A UE produz 10% dos semicondutores, ao passo que produzia 40% há trinta anos. A dependência da Ásia é preocupante : cerca de 80% para a Ásia e 60% para Taiwan. Os europeus reconhecem que seriam necessários quase 300 mil milhões de euros de investimento para garantir a sua independência estratégica, mas a União não pretende ir tão longe e quer simplesmente recuperar um lugar nesta área. O plano apresentado em 2022 visa injetar 42 mil milhões de dinheiro público que seriam acoplados a investimentos privados. O ano de 2024 permitir-nos-á, portanto, ver se os Estados-Membros estão a avançar na direção esperada pela Comissão.
Mas nem todos os estados olham na mesma direção. Podemos ver claramente em questões militares quão difícil é considerar a possibilidade de nos afastarmos da OTAN . A Polónia e os Estados Bálticos dependem da protecção dos Estados Unidos. As recentes compras de equipamento americano para renovar as forças aéreas militares do continente ilustram muito bem isto. Podemos pensar na Bélgica, na Itália ou na Holanda que gostam muito dos F35 americanos .
Um ano crucial para o pacto de migração e a política ambiental
O ano de 2024 não é apenas um ano eleitoral. Representa também o surgimento de temas-chave para a UE, o que nos permitirá saber se é capaz de responder a uma série de questões preocupantes. As eleições europeias anteriores deram início a um ambicioso programa ambiental, que visava tornar a economia europeia na economia mais descarbonizada até 2050. Desde então, o Pacto Ecológico Europeu passou por muitas vicissitudes sob os golpes da Covid, ou mesmo da crise energética.
O plano continua, mesmo que as suas ambições sejam revistas em baixa. O mais preocupante é que a onda de extrema-direita que atinge o continente está a ser vencida pelo cepticismo climático. Em nome dos objectivos económicos e da aceitabilidade social da transição energética absolutamente legítima, os partidos de extrema-direita mostram reservas quanto à prossecução de políticas climáticas ambiciosas.

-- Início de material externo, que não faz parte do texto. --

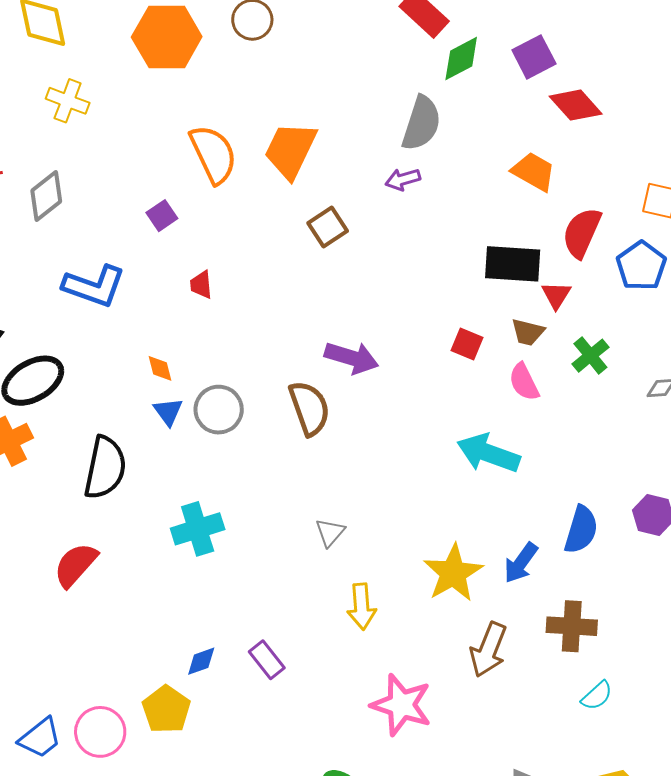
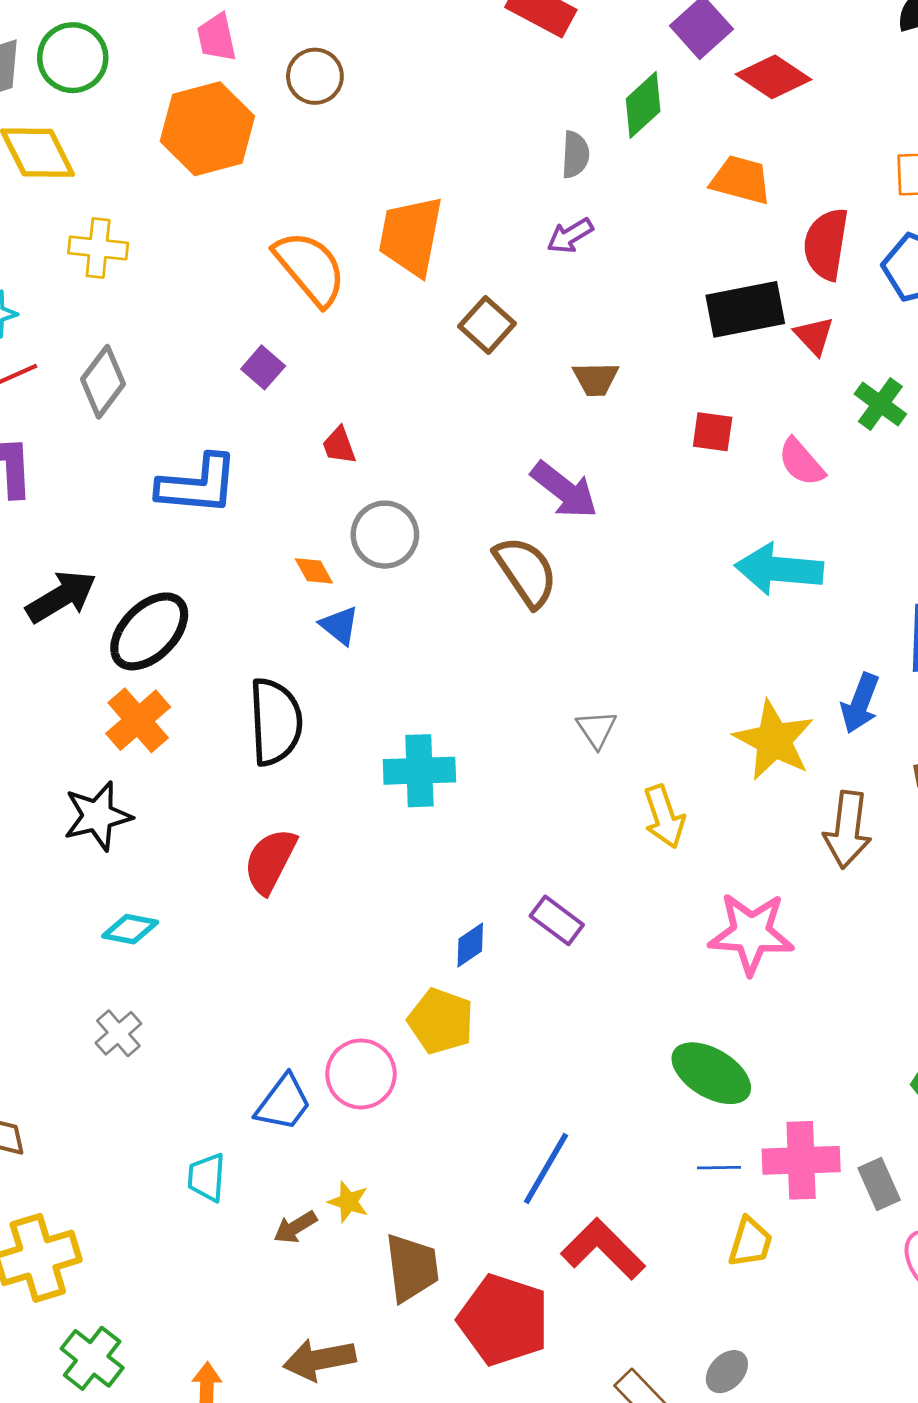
green diamond: (461, 58) -> (643, 105), moved
gray semicircle: (421, 123) -> (575, 155), size x0.6
brown trapezoid: (528, 332) -> (596, 379), moved
purple arrow: (352, 358) -> (564, 490), turned 36
gray circle: (219, 410) -> (385, 535), moved
cyan cross: (198, 529) -> (419, 771), turned 30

A outra questão que deve ser resolvida antes das eleições europeias é a do novo pacto europeu de migração, lançado em 2020 para superar os impasses do chamado regulamento Dublin III. Trata-se de fornecer soluções em termos de solidariedade entre os europeus para gerir a chegada de novos migrantes, e também para lutar contra redes clandestinas e contrabandistas. A UE concedeu-se o mês de fevereiro de 2024 para finalizar tudo.
22 anos após a Cimeira de Laeken, a União Europeia está a lutar para preparar o caminho para recuperar a verdadeira autonomia estratégica e adoptar uma política económica coerente. O economista Jean-Paul Fitoussi disse muito bem: “ os Estados Unidos são o maior produtor de doutrinas económicas do mundo, mas para uso externo ”. A União Europeia, através do seu dogmatismo liberal, contribuiu largamente para o nascimento de uma grande vulnerabilidade económica, social e militar no continente .
Poderá o ano de 2024 dar origem a outra coisa senão uma série de atrasos, pequenos passos tímidos para provocar a necessária ruptura doutrinária? Dúvidas ainda são permitidas. A falsa reforma do Pacto de Estabilidade e Crescimento não indica nada de bom. O que é de recear é o regresso à normalidade depois das promessas um tanto excessivas nascidas na sequência do famoso plano de recuperação europeu. As ambições estratégicas europeias não são basicamente apenas mais uma aldeia Potemkin?